> **YOUR ASSIGNMENT**
In the listing below, locate the lines that hold the string "layout". Copy those lines.

> **EXERCISE DATA**

● ● ● ● ● ● ●

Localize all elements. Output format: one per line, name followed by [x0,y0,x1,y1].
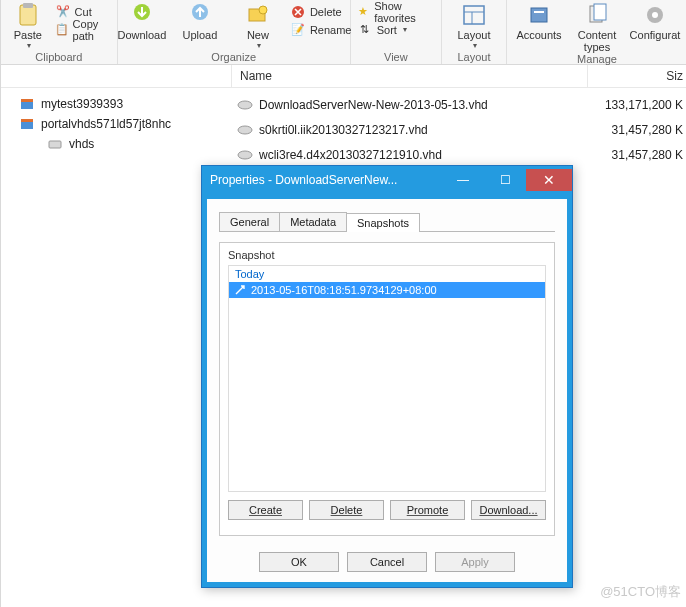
tab-metadata[interactable]: Metadata [279,212,347,231]
configuration-button[interactable]: Configurat [629,1,681,41]
new-icon [242,1,274,29]
content-types-icon [581,1,613,29]
dialog-footer: OK Cancel Apply [207,544,567,582]
chevron-down-icon: ▾ [473,41,477,50]
layout-button[interactable]: Layout ▾ [448,1,500,50]
tree-item[interactable]: mytest3939393 [1,94,231,114]
download-snapshot-button[interactable]: Download... [471,500,546,520]
tab-general[interactable]: General [219,212,280,231]
storage-icon [19,116,35,132]
chevron-down-icon: ▾ [257,41,261,50]
svg-rect-1 [23,3,33,8]
content-types-button[interactable]: Content types [571,1,623,53]
file-row[interactable]: s0krti0l.iik20130327123217.vhd 31,457,28… [231,117,686,142]
file-row[interactable]: wcli3re4.d4x20130327121910.vhd 31,457,28… [231,142,686,167]
group-label-view: View [384,51,408,63]
svg-rect-7 [464,6,484,24]
tabs: General Metadata Snapshots [219,209,555,232]
new-button[interactable]: New ▾ [232,1,284,50]
group-label-organize: Organize [211,51,256,63]
svg-rect-11 [534,11,544,13]
container-icon [47,136,63,152]
tree-pane: mytest3939393 portalvhds571ld57jt8nhc vh… [1,88,231,607]
svg-rect-19 [21,119,33,122]
maximize-button[interactable]: ☐ [484,169,526,191]
paste-icon [12,1,44,29]
minimize-button[interactable]: — [442,169,484,191]
snapshot-list[interactable]: Today 2013-05-16T08:18:51.9734129+08:00 [228,265,546,492]
close-button[interactable]: ✕ [526,169,572,191]
star-icon: ★ [357,4,370,20]
svg-rect-17 [21,99,33,102]
group-label-manage: Manage [577,53,617,65]
svg-point-23 [238,151,252,159]
upload-button[interactable]: Upload [174,1,226,41]
download-button[interactable]: Download [116,1,168,41]
copy-path-button[interactable]: 📋Copy path [55,21,111,38]
create-button[interactable]: Create [228,500,303,520]
rename-icon: 📝 [290,22,306,38]
delete-icon [290,4,306,20]
chevron-down-icon: ▾ [27,41,31,50]
svg-point-21 [238,101,252,109]
file-row[interactable]: DownloadServerNew-New-2013-05-13.vhd 133… [231,92,686,117]
column-headers: Name Siz [1,65,686,88]
ok-button[interactable]: OK [259,552,339,572]
vhd-icon [231,98,259,112]
properties-dialog: Properties - DownloadServerNew... — ☐ ✕ … [201,165,573,588]
show-favorites-button[interactable]: ★Show favorites [357,3,435,20]
promote-button[interactable]: Promote [390,500,465,520]
delete-snapshot-button[interactable]: Delete [309,500,384,520]
vhd-icon [231,148,259,162]
watermark: @51CTO博客 [600,583,681,601]
svg-point-15 [652,12,658,18]
delete-button[interactable]: Delete [290,3,352,20]
storage-icon [19,96,35,112]
snapshot-item-selected[interactable]: 2013-05-16T08:18:51.9734129+08:00 [229,282,545,298]
scissors-icon: ✂️ [55,4,71,20]
gear-icon [639,1,671,29]
copy-path-icon: 📋 [55,22,69,38]
svg-rect-10 [531,8,547,22]
svg-point-22 [238,126,252,134]
svg-rect-13 [594,4,606,20]
group-label-layout: Layout [457,51,490,63]
rename-button[interactable]: 📝Rename [290,21,352,38]
snapshot-group: Snapshot Today 2013-05-16T08:18:51.97341… [219,242,555,536]
download-icon [126,1,158,29]
sort-button[interactable]: ⇅Sort▾ [357,21,435,38]
upload-icon [184,1,216,29]
accounts-icon [523,1,555,29]
svg-point-5 [259,6,267,14]
group-label-clipboard: Clipboard [35,51,82,63]
snapshot-icon [233,283,247,297]
sort-icon: ⇅ [357,22,373,38]
dialog-title: Properties - DownloadServerNew... [202,173,442,187]
list-group-today: Today [229,266,545,282]
paste-label: Paste [14,29,42,41]
apply-button[interactable]: Apply [435,552,515,572]
chevron-down-icon: ▾ [403,25,407,34]
layout-icon [458,1,490,29]
column-size[interactable]: Siz [588,65,686,87]
tree-item[interactable]: portalvhds571ld57jt8nhc [1,114,231,134]
accounts-button[interactable]: Accounts [513,1,565,41]
tab-snapshots[interactable]: Snapshots [346,213,420,232]
svg-rect-20 [49,141,61,148]
snapshot-group-label: Snapshot [228,249,546,261]
cancel-button[interactable]: Cancel [347,552,427,572]
ribbon: Paste ▾ ✂️Cut 📋Copy path Clipboard Downl… [1,0,686,65]
titlebar[interactable]: Properties - DownloadServerNew... — ☐ ✕ [202,166,572,194]
paste-button[interactable]: Paste ▾ [7,1,49,50]
column-name[interactable]: Name [232,65,588,87]
vhd-icon [231,123,259,137]
tree-item-vhds[interactable]: vhds [1,134,231,154]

● ● ● ● ● ● ●

> **ANSWER**
layout-button[interactable]: Layout ▾ [448,1,500,50]
group-label-layout: Layout [457,51,490,63]
layout-icon [458,1,490,29]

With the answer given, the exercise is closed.